YOUR GOAL » Even the shortest line counts, so transcribe all the data exactly.

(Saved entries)
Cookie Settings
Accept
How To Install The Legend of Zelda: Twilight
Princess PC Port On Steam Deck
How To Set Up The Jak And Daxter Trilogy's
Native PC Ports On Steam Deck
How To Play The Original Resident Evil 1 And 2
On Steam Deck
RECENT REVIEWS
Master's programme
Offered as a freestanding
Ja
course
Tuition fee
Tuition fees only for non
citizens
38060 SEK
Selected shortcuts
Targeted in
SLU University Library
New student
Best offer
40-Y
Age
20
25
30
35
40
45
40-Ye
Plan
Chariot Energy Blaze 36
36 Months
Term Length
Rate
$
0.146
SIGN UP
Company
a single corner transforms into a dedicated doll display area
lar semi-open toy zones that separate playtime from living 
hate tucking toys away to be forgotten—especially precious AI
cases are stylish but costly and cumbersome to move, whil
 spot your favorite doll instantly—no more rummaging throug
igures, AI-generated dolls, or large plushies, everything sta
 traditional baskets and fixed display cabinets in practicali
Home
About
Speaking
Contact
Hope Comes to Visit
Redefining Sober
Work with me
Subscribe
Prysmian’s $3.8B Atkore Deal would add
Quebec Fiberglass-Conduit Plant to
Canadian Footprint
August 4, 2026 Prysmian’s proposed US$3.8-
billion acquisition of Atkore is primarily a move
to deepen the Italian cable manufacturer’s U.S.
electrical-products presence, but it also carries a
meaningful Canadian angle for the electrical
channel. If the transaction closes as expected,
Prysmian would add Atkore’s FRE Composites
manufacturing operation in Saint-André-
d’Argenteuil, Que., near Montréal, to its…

SOLUTION FOR THIS PROBLEM »
Cookie Settings
Accept
How To Install The Legend of Zelda: Twilight
Princess PC Port On Steam Deck
How To Set Up The Jak And Daxter Trilogy's
Native PC Ports On Steam Deck
How To Play The Original Resident Evil 1 And 2
On Steam Deck
RECENT REVIEWS
Master's programme
Offered as a freestanding
Ja
course
Tuition fee
Tuition fees only for non
citizens
38060 SEK
Selected shortcuts
Targeted in
SLU University Library
New student
Best offer
40-Y
Age
20
25
30
35
40
45
40-Ye
Plan
Chariot Energy Blaze 36
36 Months
Term Length
Rate
$
0.146
SIGN UP
Company
a single corner transforms into a dedicated doll display area
lar semi-open toy zones that separate playtime from living 
hate tucking toys away to be forgotten—especially precious AI
cases are stylish but costly and cumbersome to move, whil
 spot your favorite doll instantly—no more rummaging throug
igures, AI-generated dolls, or large plushies, everything sta
 traditional baskets and fixed display cabinets in practicali
Home
About
Speaking
Contact
Hope Comes to Visit
Redefining Sober
Work with me
Subscribe
Prysmian’s $3.8B Atkore Deal would add
Quebec Fiberglass-Conduit Plant to
Canadian Footprint
August 4, 2026 Prysmian’s proposed US$3.8-
billion acquisition of Atkore is primarily a move
to deepen the Italian cable manufacturer’s U.S.
electrical-products presence, but it also carries a
meaningful Canadian angle for the electrical
channel. If the transaction closes as expected,
Prysmian would add Atkore’s FRE Composites
manufacturing operation in Saint-André-
d’Argenteuil, Que., near Montréal, to its…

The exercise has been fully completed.